# Studio Fix(Powder) or Studio Tech?



## aroseisarose (Apr 22, 2009)

Which out of the two is best for oily skin? is more matte? better in general? in your opinion. Let me know.


--{--@


----------



## mizuki~ (Apr 22, 2009)

I have both and I have oily skin too. I would say Studio Fix powder


----------



## ClaireAvril (Apr 22, 2009)

hmmm... this is a hard one because I love both of these.. I say studio tech.
i have combo skin - I put studio tech on first then pat on some studio fix on top.


----------



## anita22 (Apr 22, 2009)

Whether one is "better" than another really depends on your criteria!

Studio Fix (powder) is great for oily skin. Because it's a powder, it's very absorbent. It has great staying power and buildable coverage. It's very fast to apply (just brush it on with a big brush and you're good to go). Cons for me are that I sometimes find it a little too powdery even though my skin is extremely oily. I tend to use it as a finishing powder over, e.g. Studio Fix Fluid, when I want to be very matte and polished.

Studio Tech is a somewhat creamy foundation, if you have oily skin then you may find it gets oily quickly. It has a very nice soft finish to it, good coverage, which can be sheered out by spritzing Fix+ onto your brush. Cons: The staying power is not as good; if you have oily skin it probably won't wear as long as Studio Fix. Also you go through this stuff really fast!

I hope that helps... personally I have both, but then I like to switch my foundations depending on mood / occasion, so yeah! They're both good, it just depends what you're looking for really.


----------



## hawaii02 (Apr 22, 2009)

I have worn both. Preferably, I like the powder formula better and it's what I stick to.


----------



## Dreamergirl3 (Apr 22, 2009)

Can Studio Fix powder be applied sheerly? Or is it more of a full coverage powder foundation?

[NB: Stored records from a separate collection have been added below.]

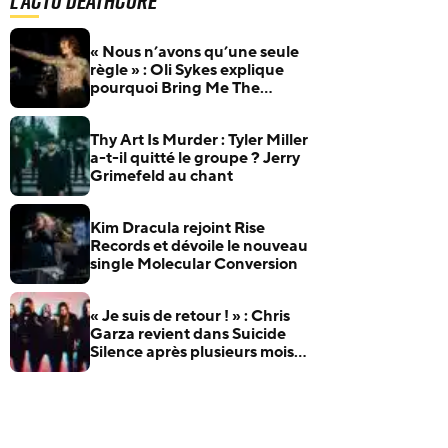
L'actu Deathcore
« Nous n’avons qu’une seule
règle » : Oli Sykes explique
pourquoi Bring Me The
Horizon ne fera jamais deux
fois le même album
Thy Art Is Murder : Tyler Miller
a-t-il quitté le groupe ? Jerry
Grimefeld au chant
Kim Dracula rejoint Rise
Records et dévoile le nouveau
single Molecular Conversion
« Je suis de retour ! » : Chris
Garza revient dans Suicide
Silence après plusieurs mois
de pause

Also, how badly does Studio Fix powder oxidize on oily skin?

thanks in advance!


----------



## vocaltest (Apr 22, 2009)

Honestly? Neither. My skin is excessively oily... when I say excessively, I mean my skin will be shiny within an hour of putting on makeup (and its not even hot here), and my foundation will crack around my nose after this time too. All MAC foundations have done this to me, and I thought it was just no foundation would/could ever work for me.. until I tried Chanel Mat Lumiere. Posters on here are prob sick of me guffing on about how amazing this foundation is... but imo theres nothing quite like it for oily skin. A good cheap alternative is Revlon's Custom Creations, better than colourstay imo.


----------



## glassy girl (Apr 22, 2009)

I would say studio fix. I have both and love them both anita22 is on the spot there diffent and i were different foundation on different ocassions but fix sounds like its more 4 you.  And u can apply studio fix sheerly with a big fluffy brush.


----------



## onlyoneeye (Apr 23, 2009)

I have crazy oily skin. I used to use Studio Fix but if I didn't wear a primer and blot all day long and reapply it, it would turn 10 shades darker on my face. So now I use Studio Stick with Blot Powder. I still have to use a primer, and blot and reapply Blot powder. But at least it doesn't turn 10 shades darker when my face gets oily. Just my experience. And I'm an NC45.


----------



## Tahti (Apr 23, 2009)

When I was wearing StudioFix, I found it worked better than Studio Tech, lasted longer too. I have combo skin, my nose gets oily pretty quickly. Only weird thing I found about it was that it oxidized on my face and turned darker as the day went on - involving constant reapplication D: - I was wearing NW15 though, and apparently this happens a lot with this shade...


----------



## Dreamergirl3 (Apr 23, 2009)

^thanks, I have combo skin as well and my nose gets oily fairly quickly. I reeeeally wanted a powder foundation for summer, but it looks like Studio Fix might not be for me 
	

	
	
		
		

		
			





 dang it.


----------



## nichollecaren (Apr 23, 2009)

I tried to post earlier but i think something went wrong ...:S



I have combination skin and I wear studio fix powder. I find it to be easy to use, and can give very light coverage (most ppl have no idea I wear makeup) and I can apply with the sponge for a flawless look. 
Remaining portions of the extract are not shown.